Parel: “En la pintura icónica de Vermeer Meisje met de parel (La joven de la perla) la perla podría ser entendida como una sugerencia de que la mujer posee una belleza tan ‘pura’ como una perla. Dicho esto, parece posible que, en el contexto de los Países Bajos en el siglo XVII, la pintura haya sido percibida como una alusión a la deseabilidad. Esta comprensión de la pintura podría ser corroborada por la mirada de la joven. En cambio, en esta pintura, Temma no involucra al espectador. Una vez, mi esposa Sherrie estaba mirando la pintura y dijo: ‘parece una perla’. Es posible que estuviera refiriéndose a la superficie de la pintura, pero creo que hay un modo en que la pintura señala la translucidez y opacidad misteriosas de la presencia de Temma como algo parecido a ―y, curiosamente, tan bello como― una perla”.

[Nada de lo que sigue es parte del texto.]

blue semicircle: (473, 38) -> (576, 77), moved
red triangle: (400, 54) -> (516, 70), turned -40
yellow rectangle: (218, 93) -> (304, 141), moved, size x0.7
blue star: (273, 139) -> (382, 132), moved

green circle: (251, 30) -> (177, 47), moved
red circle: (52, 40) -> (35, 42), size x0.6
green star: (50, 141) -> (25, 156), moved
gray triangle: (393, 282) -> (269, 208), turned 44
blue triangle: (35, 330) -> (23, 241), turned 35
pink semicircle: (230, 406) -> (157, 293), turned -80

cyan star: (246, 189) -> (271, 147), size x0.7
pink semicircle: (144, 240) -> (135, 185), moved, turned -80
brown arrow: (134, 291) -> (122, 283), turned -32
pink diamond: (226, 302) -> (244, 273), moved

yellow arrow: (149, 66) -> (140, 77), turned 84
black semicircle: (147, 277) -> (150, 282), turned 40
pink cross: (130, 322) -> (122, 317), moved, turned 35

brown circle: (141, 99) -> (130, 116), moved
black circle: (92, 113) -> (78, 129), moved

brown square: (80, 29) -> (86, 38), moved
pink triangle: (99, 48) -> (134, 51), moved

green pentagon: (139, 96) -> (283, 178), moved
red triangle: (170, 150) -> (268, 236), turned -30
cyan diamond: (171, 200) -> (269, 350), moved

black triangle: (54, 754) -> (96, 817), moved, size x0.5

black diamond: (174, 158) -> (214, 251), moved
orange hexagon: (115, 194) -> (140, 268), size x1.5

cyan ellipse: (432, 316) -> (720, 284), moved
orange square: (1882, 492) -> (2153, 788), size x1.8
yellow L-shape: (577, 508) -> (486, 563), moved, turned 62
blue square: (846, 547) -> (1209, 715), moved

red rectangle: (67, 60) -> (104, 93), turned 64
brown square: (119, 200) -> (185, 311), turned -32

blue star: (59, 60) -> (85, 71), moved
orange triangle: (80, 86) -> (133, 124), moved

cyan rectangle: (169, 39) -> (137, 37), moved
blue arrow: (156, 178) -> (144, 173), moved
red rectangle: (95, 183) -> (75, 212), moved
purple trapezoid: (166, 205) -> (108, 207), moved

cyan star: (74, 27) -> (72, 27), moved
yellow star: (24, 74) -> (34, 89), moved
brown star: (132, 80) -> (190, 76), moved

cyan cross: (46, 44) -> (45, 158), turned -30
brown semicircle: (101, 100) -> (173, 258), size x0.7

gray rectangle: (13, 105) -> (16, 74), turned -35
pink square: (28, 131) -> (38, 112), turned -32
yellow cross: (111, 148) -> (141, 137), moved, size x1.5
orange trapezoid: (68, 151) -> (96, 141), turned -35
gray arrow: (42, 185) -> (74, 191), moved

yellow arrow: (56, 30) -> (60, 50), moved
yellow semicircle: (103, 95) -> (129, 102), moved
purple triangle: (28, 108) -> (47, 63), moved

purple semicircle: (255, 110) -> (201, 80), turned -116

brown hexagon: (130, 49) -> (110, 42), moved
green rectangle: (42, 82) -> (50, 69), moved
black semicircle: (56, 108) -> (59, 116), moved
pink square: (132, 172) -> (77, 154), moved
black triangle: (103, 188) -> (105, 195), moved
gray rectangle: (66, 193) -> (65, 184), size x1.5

“Con 25 años (At 25) fue hecha como un tipo de conmemoración de los veinticinco años de trabajo con mi hija Temma como sujeto y colaboradora en mi arte. La pieza está compuesta por veinticinco secciones, cada una de las cuales está pintada por uno o dos artistas de todo el mundo. Para el frente de la imagen proporcioné a los participantes un fragmento de un retrato fotográfico correspondiente a la pieza que se les había dado. También les di acrílico mate blanco y negro (la pintura que suelo usar) y les pedí que representaran la fotografía con un estilo lo más neutro posible. Que un artista deje de lado su estilo es un gesto significativo, y como tal me siento muy agradecido por cuán deseosa y sinceramente los participantes asumieron esa parte del proyecto. Para el reverso de la obra las instrucciones fueron mucho más abiertas: ‘Que sea dorado’. Como era de esperar, el resultado fue que la parte posterior lucía muy ecléctica, como una colcha de amistad”.